START Data excerpts

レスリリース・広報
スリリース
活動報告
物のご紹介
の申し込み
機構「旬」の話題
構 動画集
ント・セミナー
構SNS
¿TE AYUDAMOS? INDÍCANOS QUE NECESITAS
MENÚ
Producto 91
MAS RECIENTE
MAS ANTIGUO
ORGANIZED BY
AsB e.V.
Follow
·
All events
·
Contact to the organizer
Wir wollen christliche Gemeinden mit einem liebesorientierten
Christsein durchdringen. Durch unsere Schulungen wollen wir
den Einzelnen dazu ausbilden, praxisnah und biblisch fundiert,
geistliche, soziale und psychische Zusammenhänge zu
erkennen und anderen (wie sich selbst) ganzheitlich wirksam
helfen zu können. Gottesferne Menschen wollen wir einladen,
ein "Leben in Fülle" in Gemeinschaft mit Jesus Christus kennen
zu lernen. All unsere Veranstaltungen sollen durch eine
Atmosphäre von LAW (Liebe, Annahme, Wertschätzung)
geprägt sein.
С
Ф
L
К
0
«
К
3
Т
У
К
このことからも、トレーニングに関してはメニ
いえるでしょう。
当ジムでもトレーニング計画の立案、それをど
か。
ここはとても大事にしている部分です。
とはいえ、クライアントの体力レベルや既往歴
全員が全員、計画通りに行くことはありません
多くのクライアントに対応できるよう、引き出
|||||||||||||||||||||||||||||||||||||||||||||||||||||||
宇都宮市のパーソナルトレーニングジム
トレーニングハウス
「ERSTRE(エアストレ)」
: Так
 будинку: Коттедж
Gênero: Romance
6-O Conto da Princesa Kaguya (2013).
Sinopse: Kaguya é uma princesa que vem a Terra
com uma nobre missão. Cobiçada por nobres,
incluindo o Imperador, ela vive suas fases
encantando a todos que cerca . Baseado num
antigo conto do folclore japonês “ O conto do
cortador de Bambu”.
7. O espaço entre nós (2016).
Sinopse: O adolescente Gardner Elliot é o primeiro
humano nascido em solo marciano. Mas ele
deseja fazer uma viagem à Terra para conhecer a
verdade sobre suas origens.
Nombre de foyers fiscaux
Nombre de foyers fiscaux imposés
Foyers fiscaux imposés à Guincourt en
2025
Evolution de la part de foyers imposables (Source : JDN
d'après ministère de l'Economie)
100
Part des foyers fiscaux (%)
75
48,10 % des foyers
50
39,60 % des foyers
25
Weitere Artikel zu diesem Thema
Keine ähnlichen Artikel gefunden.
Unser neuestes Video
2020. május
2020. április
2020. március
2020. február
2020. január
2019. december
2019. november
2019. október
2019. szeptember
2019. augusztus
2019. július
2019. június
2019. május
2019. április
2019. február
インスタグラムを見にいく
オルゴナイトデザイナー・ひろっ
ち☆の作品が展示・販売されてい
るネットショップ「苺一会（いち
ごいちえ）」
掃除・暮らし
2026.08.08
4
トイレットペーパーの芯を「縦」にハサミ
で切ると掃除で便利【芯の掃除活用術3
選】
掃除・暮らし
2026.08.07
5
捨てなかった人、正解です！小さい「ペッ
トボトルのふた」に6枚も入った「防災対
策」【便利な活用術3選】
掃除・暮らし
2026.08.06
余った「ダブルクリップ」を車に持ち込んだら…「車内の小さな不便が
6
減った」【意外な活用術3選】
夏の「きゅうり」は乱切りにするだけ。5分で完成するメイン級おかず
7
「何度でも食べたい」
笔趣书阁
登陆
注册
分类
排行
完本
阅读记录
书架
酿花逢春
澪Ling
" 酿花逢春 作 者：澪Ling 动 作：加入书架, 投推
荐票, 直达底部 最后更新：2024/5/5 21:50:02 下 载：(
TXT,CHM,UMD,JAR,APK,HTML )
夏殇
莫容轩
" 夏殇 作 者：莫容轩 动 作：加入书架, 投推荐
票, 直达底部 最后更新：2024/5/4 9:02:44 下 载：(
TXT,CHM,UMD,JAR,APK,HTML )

END Data excerpts

### [Assignment]
Copy out, word for word, the part of the entries above that begins at the line with "2020. február" and ends at the line with "荐票, 直达底部 最后更新：2024/5/5", including both.

### [Solution]
2020. február
2020. január
2019. december
2019. november
2019. október
2019. szeptember
2019. augusztus
2019. július
2019. június
2019. május
2019. április
2019. február
インスタグラムを見にいく
オルゴナイトデザイナー・ひろっ
ち☆の作品が展示・販売されてい
るネットショップ「苺一会（いち
ごいちえ）」
掃除・暮らし
2026.08.08
4
トイレットペーパーの芯を「縦」にハサミ
で切ると掃除で便利【芯の掃除活用術3
選】
掃除・暮らし
2026.08.07
5
捨てなかった人、正解です！小さい「ペッ
トボトルのふた」に6枚も入った「防災対
策」【便利な活用術3選】
掃除・暮らし
2026.08.06
余った「ダブルクリップ」を車に持ち込んだら…「車内の小さな不便が
6
減った」【意外な活用術3選】
夏の「きゅうり」は乱切りにするだけ。5分で完成するメイン級おかず
7
「何度でも食べたい」
笔趣书阁
登陆
注册
分类
排行
完本
阅读记录
书架
酿花逢春
澪Ling
" 酿花逢春 作 者：澪Ling 动 作：加入书架, 投推
荐票, 直达底部 最后更新：2024/5/5 21:50:02 下 载：(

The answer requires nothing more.